DINNER AT EIGHT (George Cukor)
George Cukor really came into his own directing this wonderful ensemble cast which included John Barrymore, Jean Harlow, Wallace Beery, Lionel Barrymore, Marie Dressler and others. The story follows multiple threads, culminating in a dinner party which only begins as the end credits roll. The original play by George S. Kaufman and Edna Ferber is beautifully adapted by Herman J. Mankiewicz and Frances Marion. Full of memorable scenes.
DUCK SOUP (Leo McCarey)
After a couple of stagey early films, the Marx Brothers were unleashed with MONKEY BUSINESS (1931) and HORSE FEATHERS (1932), both written expressly for the screen. Their characters were already fully developed, and Groucho was leading the charge with his relentless onslaught of one-liners. Truly, these films move at a breath-taking velocity. Like many of the hapless innocents that the zany brothers encounter in the films, we viewers sometimes have to step aside to catch our breath from laughter.

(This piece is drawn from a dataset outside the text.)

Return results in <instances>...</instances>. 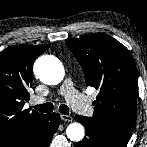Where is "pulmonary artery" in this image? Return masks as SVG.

DUCK SOUP was the first Marx Brothers film to be handled by a true comedy director and one the best, Leo McCarey. The results are combustible. Everybody’s in fine form and the timing is perfect. After DUCK SOUP, Paramount astonishingly decided not to renew the Marx Bros. contract. Irving Thalberg over at M-G-M saw a good thing and scooped them up. The subsequent success of A NIGHT AT THE OPERA in 1935 resurrected their careers, as Groucho has always acknowledged. But as good as A NIGHT AT THE OPERA and the follow-up A DAY AT THE RACES (1937) are, they also reveal Thalberg’s decision to make the Brothers’ films a little more family-friendly. Harpo in particular became less the troublesome pest, and more put-upon. The films had love stories injected into them, as the brothers became good guys helping to ensure a happy ending. Some of the anarchic spirit of the Marx Brothers was diminished. For my money, give me DUCK SOUP where Groucho’s caustic wit just narrowly escapes being mean-spirited, and where Edgar Kennedy’s lemonade cart is destroyed for no really good reason.
KING KONG (Merian C. Cooper & Ernest B. Schoedsak)
The one, the original, the classic. A labor of love for its makers, whose belief in stop-motion model animation was so great that they pulled off a miracle. KING KONG was so good (and so labor-intensive) that for two decades, few would even attempt it. Not until Ray Harryhausen and the creature features of the 50’s would we again be treated to such journeys into the fantastic.
Watching KING KONG today, the antiquity of the effects and the theatricality of the acting, date the film in the best of ways. KING KONG was an innovation, yet still a product of its time. The combination is magical to watch. It can be revisited again and again, and continue to delight. I know. I’ve done it.
THE PRIVATE LIFE OF HENRY VIII (Alexander Korda)
A larger-than-life historical figure played by a titanic talent. Charles Laughton had been quite busy acting in films on both sides of the Atlantic, and this one finally made him a star. Shot in Britain, it established Alexander Korda’s LONDON FILMS as a major player in films around the world. Thoroughly entertaining, from beginning to end.
QUEEN CHRISTINA (Rouben Mamoulian)
Greta Garbo was royalty in Hollywood, and for good reason. Already a star from her silent films, she made the transition to talkies without a hitch. This, despite her deep voice and Swedish accent. No doubt because she acted with her eyes, her body. John Gilbert, her co-star (as he had been in the silent days) did not fare so well. There was a growing sentiment that his voice was too high for a leading man, and he was soon to become box-office poison. This was nonsense, of course, as this film clearly attests. He had already proven himself in the under-rated and rarely seen THE PHANTOM OF PARIS in 1931. There is some evidence that Louis B. Mayer at M-G-M had a personal vendetta against Gilbert, as Gilbert himself claimed. And that Mayer was able to sabotage his career from this point on. Despite all this intrigue, Garbo and Gilbert are marvelous together in QUEEN CHRISTINA.
In the final scene, Garbo (as the exiled queen of Sweden), sails away, staring out from the bow of the ship, as her fate awaits. Legend has it that director Mamoulian instructed Garbo to empty her mind, to think of nothing, letting each viewer interpret this enigmatic look for themselves. I was fortunate enough to meet Mamoulian in the 80’s, before his death, and I asked him if that was true. He graciously and appreciatively said that it was.
THE INVISIBLE MAN (James Whale)
Maybe not as eternally memorable as its Franken-Dracu cousins at Universal, but this one still got the A-level treatment, and certainly has its moments. Kudos to director Whale for keeping integrity to H.G. Welles classic.